__STUDY MATERIAL__:
※ ※ ※

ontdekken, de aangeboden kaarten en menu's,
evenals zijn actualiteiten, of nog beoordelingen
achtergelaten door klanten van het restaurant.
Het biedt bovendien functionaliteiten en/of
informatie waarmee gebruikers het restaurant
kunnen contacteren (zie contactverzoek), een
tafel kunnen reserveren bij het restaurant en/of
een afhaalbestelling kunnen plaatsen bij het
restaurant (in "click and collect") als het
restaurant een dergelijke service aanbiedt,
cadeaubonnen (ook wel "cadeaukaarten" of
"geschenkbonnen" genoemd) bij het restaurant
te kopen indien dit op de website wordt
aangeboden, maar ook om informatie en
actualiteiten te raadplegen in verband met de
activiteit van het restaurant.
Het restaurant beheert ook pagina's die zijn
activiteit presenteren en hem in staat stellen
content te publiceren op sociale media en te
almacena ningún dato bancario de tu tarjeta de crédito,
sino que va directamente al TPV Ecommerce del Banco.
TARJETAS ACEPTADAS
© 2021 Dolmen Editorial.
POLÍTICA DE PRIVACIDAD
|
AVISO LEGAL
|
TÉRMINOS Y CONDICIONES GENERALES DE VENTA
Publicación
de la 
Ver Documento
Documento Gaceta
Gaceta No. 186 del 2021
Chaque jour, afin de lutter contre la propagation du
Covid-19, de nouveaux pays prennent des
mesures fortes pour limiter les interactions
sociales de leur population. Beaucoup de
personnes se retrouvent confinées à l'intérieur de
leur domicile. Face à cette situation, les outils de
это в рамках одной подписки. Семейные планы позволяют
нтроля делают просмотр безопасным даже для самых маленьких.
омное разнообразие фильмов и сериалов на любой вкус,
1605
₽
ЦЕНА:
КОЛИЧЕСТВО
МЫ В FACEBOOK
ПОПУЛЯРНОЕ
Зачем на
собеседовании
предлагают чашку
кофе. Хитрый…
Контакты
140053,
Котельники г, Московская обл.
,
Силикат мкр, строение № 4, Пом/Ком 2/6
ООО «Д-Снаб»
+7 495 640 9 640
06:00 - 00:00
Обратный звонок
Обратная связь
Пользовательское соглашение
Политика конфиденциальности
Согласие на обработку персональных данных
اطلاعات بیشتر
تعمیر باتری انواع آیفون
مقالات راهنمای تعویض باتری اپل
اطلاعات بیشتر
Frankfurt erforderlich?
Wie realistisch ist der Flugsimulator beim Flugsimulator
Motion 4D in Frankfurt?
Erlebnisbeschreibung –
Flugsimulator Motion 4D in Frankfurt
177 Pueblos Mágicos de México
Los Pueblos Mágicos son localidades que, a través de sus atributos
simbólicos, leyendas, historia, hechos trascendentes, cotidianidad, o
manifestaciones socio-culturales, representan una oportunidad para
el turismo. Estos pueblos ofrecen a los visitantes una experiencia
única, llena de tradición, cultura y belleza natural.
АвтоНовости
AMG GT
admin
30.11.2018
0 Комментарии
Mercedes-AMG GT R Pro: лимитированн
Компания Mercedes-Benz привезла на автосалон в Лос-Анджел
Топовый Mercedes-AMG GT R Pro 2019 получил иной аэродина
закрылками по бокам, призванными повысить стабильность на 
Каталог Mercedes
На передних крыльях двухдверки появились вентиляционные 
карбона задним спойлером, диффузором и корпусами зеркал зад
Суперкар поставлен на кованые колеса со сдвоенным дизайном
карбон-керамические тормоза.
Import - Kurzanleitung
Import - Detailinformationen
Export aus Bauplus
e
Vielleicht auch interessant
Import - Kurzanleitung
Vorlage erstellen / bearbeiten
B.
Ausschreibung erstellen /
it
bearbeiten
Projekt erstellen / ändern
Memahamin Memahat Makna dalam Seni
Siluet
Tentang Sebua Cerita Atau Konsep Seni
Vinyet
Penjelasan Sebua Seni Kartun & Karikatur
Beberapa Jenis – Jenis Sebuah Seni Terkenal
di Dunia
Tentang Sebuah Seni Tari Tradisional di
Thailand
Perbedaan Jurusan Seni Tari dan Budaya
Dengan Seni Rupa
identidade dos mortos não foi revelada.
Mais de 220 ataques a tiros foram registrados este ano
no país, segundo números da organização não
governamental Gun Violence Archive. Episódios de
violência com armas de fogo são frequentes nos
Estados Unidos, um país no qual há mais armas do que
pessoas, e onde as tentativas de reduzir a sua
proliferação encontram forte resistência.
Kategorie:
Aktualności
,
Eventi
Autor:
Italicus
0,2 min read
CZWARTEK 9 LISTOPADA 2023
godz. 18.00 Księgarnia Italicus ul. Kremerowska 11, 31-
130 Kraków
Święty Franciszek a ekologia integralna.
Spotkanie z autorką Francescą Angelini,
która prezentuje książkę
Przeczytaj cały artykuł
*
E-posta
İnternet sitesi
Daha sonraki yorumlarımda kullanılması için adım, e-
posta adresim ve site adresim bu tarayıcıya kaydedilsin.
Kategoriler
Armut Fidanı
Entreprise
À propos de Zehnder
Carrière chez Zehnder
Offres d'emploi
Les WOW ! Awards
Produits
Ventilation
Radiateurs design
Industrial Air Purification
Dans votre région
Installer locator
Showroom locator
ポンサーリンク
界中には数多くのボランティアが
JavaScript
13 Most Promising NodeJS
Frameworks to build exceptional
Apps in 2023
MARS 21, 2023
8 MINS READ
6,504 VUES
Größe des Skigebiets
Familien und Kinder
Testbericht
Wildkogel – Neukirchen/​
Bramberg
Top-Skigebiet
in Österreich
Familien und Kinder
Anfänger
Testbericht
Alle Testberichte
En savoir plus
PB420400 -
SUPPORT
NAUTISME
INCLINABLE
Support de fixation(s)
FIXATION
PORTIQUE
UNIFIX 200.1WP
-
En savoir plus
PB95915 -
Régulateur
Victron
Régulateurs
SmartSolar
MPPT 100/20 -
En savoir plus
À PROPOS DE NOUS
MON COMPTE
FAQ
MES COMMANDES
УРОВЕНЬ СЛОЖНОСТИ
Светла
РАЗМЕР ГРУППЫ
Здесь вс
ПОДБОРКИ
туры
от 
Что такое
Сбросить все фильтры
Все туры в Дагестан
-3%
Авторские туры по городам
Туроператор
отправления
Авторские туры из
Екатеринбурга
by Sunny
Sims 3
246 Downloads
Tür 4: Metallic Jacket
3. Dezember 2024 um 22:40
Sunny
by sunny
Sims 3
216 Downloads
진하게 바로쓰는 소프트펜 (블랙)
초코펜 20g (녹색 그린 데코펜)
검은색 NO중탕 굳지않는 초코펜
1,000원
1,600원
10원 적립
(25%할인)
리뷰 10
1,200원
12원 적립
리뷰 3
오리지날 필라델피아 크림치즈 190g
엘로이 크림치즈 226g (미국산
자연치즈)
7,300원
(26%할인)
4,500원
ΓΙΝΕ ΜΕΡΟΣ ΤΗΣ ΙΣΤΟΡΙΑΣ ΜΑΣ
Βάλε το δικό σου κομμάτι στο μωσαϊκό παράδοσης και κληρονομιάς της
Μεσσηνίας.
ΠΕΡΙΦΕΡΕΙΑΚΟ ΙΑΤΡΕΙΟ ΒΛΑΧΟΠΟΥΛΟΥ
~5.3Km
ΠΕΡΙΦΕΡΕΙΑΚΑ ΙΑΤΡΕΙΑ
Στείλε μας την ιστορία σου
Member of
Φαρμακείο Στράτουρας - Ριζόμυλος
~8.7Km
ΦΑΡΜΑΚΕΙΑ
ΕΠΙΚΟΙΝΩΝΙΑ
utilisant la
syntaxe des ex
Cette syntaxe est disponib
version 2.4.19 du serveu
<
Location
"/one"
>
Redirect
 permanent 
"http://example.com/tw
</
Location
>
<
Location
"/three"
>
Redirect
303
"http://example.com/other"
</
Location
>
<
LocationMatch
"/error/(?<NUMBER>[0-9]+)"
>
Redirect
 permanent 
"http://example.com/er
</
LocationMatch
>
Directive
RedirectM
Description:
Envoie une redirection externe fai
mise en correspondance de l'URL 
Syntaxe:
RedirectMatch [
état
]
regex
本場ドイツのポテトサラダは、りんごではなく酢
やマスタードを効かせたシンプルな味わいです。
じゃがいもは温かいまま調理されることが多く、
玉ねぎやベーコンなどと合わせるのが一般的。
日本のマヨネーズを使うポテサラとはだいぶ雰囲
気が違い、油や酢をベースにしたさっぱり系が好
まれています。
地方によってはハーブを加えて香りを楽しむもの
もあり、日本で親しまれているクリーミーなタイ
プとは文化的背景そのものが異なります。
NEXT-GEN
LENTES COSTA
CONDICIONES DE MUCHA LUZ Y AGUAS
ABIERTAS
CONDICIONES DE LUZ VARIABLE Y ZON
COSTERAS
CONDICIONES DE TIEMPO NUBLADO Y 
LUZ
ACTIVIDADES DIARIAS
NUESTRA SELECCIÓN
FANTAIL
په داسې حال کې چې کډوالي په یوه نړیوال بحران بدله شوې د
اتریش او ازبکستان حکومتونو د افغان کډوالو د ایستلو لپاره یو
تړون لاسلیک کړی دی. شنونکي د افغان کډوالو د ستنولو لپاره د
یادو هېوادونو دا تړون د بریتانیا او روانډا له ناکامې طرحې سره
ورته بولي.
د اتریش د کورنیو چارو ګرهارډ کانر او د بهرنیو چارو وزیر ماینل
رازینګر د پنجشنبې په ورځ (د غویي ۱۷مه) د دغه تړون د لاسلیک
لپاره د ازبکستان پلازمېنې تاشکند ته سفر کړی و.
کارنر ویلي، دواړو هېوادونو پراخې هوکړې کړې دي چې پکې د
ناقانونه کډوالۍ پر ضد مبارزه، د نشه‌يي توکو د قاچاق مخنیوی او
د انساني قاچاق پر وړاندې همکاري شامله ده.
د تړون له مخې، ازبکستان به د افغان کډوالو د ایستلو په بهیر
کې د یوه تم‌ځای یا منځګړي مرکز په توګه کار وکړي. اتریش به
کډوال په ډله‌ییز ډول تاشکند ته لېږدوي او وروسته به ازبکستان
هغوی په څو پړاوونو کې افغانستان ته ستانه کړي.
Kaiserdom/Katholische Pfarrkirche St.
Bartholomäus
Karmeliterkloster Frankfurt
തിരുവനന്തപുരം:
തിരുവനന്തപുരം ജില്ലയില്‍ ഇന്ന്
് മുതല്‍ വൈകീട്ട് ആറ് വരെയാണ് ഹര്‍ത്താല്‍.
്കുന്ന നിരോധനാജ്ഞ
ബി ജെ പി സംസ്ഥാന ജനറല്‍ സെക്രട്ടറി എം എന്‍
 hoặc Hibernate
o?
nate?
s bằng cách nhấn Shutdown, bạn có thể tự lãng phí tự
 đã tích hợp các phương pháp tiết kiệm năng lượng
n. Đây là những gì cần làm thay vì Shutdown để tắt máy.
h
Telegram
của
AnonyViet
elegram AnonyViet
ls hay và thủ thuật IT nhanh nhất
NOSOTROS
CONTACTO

※ ※ ※

__EXERCISE OBJECTIVE__:
Please copy out each line of the material that holds the string "bearbeiten".

__FINISHED TASK__:
Vorlage erstellen / bearbeiten
bearbeiten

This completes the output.